While there is much debate and conjecture over the future of Fremantle Port as the state’s main import-export facility, a development plan is being formulated to better capitalise on the tourism, hospitality and commercial potential of the south side of the port.

Early last year, the state government put in place a steering committee to create a plan for development of Victoria Quay, featuring high-level representation from DevelopmentWA, the City of Fremantle, Fremantle Ports, the Department of Transport, the Fremantle Chamber of Commerce and Tourism WA, among other organisations.

The group has been tasked with identifying potential development precincts and integrating them with the working port, while also providing a better link to the Fremantle town centre.

(click here to read a PDF version of the full special report)
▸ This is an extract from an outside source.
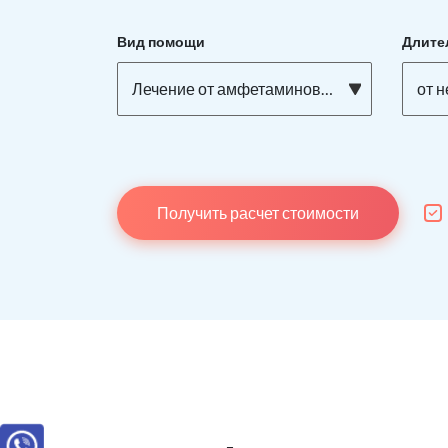
Вид помощи
Длите
Лечение от амфетаминовой зависимости
от 
Получить расчет стоимости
A comprehensive redevelopment of Victoria Quay has been a long time coming, after financial services company ING shelved a $350 million proposal to create a commercial and residential precinct in 2010.

In more recent years, Fremantle Ports has initiated a strategy to change Victoria Quay from its primary function as a pick-up, drop-off point for freight and passengers. The evolution of the area would include a diverse arts and hospitality destination, with activities such as outdoor markets, art exhibitions and pop-up bars and concerts enhancing its recreational offering.

City of Fremantle Mayor Brad Pettitt told Business News the city’s council held a long-term vision of freeing up the southern side of the port, with its current use not close to the highest and best use for the waterfront land.

“The council’s vision is to have a working port continuing for the foreseeable future on the north side, being a container port, but then whatever you build would have to be compatible with that,” Dr Pettitt said.

“But certainly it would be a mixed-use precinct, we would like to see some hospitality and some functions like museums or galleries alongside residential and office. 

“These sorts of precincts only really work well when they have got a good mix of uses, that’s the international experience.”

Dr Pettitt said a big focus of any redevelopment of Victoria Quay would be to enhance the arrivals experience for cruise ship travellers, following a $3.25 million refurbishment of the Fremantle Passenger Terminal in 2018.

“At the moment you’ve got an absolutely stunning, heritage-listed 1960s passenger terminal, which is beautiful on the inside, but as soon as you step outside you are suddenly in this weird, stark, glary sea of cars and there’s a lack of wayfinding for how to make your way into Fremantle as well,” he said.

“Instead of coming into that, imagine coming into a series of bars and restaurants overlooking the port, hotel accommodation and the like, and some retail even in that precinct. 

“You could really have a great arrivals point that leads people into Fremantle, both from a tourism point of view for cruise ship arrivals, but also as an attractor for people to come down and have a really unique experience.

“That’s why part of our vision is keeping the container port on the north side. I think this offers a globally unique experience.” 

A spokesperson for Fremantle MLA Simone McGurk, the chair of the steering committee, said the group’s findings from its first year of discussions would be revealed in coming months.